• **DIRECTIONS**
Note how many lines of the data below hold the word "máxima", then give that number with no other text.

• **Transcribed page contents**
——

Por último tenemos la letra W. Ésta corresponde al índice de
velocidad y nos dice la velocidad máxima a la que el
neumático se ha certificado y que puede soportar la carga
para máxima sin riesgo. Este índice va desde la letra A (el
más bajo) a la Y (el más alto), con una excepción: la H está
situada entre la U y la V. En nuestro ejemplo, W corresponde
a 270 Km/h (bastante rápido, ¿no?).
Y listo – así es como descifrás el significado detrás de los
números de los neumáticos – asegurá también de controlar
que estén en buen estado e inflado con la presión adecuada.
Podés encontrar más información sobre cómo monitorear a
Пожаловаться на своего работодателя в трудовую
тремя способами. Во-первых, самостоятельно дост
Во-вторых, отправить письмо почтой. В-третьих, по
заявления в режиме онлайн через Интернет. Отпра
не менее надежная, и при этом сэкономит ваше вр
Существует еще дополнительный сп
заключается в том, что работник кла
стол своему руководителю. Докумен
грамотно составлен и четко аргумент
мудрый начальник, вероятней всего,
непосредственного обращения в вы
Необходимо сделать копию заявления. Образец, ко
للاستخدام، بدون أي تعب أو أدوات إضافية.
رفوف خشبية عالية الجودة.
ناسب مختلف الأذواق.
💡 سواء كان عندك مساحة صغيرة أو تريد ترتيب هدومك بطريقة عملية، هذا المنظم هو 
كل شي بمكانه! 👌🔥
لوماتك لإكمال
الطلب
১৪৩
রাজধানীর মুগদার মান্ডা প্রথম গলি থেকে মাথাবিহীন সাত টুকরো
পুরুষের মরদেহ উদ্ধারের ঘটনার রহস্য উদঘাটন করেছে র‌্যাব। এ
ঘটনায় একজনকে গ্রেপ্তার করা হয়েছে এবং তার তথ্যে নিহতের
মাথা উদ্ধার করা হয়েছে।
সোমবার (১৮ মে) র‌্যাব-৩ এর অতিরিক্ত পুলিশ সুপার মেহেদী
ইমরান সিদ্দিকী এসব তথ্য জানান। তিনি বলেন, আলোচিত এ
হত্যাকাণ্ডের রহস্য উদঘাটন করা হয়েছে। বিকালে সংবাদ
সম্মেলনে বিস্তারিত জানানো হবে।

——

• **EXERCISE OUTPUT**
2